Cheatham said the chamber isn't advocating any changes in the system, nor would it support an increase in benefit payments to unemployed workers.
"Hopefully the economy will improve, the unemployment fund will replenish, and the taxes will drop," he said.
The state will borrow money quarterly; the first request to the federal government, sent in September, was for $252 million. Lillywhite said Gov. Tim Kaine is expected to send a letter requesting another three months' worth of money next week. Unemployment taxes that come in will go toward paying back the money.

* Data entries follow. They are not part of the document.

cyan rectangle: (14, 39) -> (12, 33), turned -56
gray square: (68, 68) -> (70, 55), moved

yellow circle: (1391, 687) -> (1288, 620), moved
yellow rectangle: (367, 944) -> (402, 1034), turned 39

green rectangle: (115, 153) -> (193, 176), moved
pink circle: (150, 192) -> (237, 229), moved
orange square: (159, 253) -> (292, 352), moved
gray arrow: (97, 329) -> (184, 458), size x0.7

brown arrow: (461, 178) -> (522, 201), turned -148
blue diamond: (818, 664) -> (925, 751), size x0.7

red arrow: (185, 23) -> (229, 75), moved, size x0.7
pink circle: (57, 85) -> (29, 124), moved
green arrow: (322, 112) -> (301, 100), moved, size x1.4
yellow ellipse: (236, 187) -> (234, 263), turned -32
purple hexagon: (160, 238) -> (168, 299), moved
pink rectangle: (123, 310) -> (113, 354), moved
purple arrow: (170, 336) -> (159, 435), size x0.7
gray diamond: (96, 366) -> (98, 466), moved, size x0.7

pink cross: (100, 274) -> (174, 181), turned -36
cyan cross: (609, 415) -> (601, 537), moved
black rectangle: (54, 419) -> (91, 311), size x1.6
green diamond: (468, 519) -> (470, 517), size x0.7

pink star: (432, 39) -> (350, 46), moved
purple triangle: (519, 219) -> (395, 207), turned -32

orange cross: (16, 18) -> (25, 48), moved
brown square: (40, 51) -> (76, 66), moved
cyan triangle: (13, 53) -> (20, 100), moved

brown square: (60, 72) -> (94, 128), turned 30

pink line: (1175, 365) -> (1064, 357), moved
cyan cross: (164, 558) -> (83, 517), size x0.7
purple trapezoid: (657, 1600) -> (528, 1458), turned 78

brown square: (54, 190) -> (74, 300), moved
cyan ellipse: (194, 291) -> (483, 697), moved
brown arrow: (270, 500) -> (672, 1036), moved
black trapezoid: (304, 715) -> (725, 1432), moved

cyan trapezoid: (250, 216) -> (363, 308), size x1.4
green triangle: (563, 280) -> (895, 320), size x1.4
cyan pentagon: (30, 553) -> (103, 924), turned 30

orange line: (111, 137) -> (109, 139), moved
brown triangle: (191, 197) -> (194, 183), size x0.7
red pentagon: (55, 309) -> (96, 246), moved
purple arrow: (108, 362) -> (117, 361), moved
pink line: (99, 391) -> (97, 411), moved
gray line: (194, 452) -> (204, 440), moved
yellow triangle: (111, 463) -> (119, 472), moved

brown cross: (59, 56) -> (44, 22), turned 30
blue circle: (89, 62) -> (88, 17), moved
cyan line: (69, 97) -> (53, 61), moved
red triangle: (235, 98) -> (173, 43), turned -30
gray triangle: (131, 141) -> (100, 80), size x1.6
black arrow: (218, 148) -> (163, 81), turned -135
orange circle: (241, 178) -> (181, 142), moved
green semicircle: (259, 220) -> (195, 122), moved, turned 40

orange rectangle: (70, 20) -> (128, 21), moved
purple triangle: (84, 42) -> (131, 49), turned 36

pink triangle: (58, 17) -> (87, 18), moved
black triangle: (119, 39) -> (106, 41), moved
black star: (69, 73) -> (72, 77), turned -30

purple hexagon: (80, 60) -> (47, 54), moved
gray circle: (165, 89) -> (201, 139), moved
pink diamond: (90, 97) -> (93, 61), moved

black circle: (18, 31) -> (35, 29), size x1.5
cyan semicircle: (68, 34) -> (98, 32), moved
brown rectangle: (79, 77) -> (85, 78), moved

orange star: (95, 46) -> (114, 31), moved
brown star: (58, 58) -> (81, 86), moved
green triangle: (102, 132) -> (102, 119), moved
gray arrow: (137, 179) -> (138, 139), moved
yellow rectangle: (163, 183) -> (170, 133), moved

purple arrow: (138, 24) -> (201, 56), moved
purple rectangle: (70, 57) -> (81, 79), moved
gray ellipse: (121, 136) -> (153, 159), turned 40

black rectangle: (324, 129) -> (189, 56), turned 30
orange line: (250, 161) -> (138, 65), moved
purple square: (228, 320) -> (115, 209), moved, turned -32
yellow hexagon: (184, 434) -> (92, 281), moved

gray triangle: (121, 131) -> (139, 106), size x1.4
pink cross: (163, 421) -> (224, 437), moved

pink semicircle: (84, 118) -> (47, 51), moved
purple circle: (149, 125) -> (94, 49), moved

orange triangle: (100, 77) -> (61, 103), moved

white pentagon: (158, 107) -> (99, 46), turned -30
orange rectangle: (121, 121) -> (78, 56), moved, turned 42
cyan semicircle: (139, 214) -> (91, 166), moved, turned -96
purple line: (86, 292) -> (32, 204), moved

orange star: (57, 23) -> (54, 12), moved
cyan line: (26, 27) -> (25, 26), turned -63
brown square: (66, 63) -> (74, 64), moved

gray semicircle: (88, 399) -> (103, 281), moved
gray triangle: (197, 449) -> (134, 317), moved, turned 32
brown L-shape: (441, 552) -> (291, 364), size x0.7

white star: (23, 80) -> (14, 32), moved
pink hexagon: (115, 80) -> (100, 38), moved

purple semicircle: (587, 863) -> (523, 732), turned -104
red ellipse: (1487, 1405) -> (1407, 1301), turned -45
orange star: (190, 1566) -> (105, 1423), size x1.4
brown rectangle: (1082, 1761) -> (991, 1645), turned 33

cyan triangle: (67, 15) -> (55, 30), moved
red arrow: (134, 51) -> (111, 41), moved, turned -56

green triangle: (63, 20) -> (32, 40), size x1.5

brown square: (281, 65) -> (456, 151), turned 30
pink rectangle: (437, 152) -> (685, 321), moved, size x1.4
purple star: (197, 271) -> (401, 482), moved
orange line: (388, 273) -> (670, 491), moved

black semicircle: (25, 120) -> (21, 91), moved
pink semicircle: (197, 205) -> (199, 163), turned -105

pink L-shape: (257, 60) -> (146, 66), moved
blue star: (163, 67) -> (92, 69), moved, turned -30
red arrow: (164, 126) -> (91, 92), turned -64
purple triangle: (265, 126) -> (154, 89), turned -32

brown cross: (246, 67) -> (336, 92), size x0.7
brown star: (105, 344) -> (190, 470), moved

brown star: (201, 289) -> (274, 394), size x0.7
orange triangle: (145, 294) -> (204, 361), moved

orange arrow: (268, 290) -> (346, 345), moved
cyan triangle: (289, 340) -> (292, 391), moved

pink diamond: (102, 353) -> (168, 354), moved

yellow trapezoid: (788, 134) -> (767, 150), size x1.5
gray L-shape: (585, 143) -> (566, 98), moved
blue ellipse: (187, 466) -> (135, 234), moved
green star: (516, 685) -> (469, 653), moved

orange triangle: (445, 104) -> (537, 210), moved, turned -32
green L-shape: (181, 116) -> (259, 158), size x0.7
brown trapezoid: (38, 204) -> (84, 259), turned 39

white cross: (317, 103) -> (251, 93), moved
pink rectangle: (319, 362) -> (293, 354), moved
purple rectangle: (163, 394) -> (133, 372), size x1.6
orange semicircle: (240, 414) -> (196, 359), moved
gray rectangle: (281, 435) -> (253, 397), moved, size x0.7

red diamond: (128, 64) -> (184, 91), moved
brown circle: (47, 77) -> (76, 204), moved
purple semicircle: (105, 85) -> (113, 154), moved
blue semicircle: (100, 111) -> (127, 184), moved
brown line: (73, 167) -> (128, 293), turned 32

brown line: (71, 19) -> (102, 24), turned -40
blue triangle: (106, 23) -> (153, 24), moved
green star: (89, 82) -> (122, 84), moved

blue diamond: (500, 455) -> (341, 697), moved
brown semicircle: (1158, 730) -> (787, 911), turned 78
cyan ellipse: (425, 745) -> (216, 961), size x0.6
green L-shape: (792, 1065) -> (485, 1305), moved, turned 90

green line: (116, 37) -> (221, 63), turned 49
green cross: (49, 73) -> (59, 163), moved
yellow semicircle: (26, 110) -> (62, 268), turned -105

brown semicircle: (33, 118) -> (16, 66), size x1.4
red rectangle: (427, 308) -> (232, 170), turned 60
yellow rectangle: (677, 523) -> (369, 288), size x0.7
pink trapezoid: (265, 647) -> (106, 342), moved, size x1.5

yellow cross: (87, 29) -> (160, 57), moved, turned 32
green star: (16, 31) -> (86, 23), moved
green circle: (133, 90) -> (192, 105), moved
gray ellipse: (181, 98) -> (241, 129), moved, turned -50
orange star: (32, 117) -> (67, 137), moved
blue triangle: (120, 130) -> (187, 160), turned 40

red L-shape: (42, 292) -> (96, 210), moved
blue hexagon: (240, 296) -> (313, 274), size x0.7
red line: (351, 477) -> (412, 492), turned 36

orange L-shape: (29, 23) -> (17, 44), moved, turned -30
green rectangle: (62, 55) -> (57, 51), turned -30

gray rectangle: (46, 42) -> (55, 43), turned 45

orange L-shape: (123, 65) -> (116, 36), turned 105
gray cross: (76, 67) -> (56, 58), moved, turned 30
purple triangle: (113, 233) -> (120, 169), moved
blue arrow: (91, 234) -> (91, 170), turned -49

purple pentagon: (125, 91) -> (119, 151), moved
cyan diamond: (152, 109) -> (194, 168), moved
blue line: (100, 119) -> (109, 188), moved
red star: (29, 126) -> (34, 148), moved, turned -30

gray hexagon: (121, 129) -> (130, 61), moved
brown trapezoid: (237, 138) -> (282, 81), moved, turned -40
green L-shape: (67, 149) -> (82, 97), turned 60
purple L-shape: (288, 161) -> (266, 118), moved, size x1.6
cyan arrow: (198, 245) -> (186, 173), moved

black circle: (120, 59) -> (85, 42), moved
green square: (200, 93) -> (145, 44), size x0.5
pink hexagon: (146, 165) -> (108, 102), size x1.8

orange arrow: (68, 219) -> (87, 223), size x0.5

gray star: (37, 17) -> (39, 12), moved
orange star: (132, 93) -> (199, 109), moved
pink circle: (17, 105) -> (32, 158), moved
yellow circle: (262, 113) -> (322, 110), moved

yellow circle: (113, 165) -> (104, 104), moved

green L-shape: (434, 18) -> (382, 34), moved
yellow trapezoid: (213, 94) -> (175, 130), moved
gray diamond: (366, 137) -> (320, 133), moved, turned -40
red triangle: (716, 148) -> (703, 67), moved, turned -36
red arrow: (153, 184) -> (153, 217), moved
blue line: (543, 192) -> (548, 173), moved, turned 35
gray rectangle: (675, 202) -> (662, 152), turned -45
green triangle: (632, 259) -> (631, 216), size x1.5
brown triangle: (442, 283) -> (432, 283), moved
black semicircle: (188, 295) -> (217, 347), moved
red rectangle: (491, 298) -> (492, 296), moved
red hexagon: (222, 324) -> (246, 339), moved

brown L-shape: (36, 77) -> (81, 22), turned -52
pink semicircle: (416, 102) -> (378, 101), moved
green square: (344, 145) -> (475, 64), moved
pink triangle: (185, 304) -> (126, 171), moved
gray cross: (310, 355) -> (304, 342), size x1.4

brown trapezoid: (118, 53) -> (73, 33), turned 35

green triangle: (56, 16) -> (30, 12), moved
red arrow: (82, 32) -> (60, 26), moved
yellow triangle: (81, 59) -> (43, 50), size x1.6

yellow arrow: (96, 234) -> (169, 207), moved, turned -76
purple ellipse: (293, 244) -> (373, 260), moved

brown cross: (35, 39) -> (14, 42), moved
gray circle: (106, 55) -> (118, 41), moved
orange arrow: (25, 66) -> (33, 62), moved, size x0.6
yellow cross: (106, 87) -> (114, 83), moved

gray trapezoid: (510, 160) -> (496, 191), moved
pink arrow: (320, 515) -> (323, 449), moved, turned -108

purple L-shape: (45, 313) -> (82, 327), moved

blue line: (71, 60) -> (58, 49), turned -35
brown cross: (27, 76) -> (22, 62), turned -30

While borrowing can be repaid from unemployment taxes, the interest on the money borrowed cannot be. A VEC report from September estimated the interest would be nearly $37 million total, money that will have to come from elsewhere in the state's coffers.
The unemployment taxes that employers pay don't come in to the state all at once, Lillywhite said. The tax is paid on the first $8,000 of a worker's salary, so the rate at which employers pay it depends on how much workers are paid. The first payments would be due in May, because businesses pay taxes quarterly.
Employers' tax rates are also based partly on their use of the system--how often they lay off employees who then need to draw from the unemployment fund. Companies that have had layoffs recently--Virginia looks at the last four years--will pay more than companies that have not. It's similar to car insurance, where rates go up if you have more accidents.
Lillywhite said there will be another issue of concern for some workers starting in January.
That's when a Social Security "offset" begins, again because the unemployment fund is so low.
The offset means that for unemployed people who draw Social Security benefits as well as unemployment benefits, their unemployment will be reduced by half of what their Social Security income is.
So a worker receiving $500 a month in Social Security and $1,000 in unemployment would lose $250.
Lillywhite said he's not sure yet how many people would be affected by that.
The state's Unemployment Compensation Commission will meet Dec. 17 to discuss some of these issues.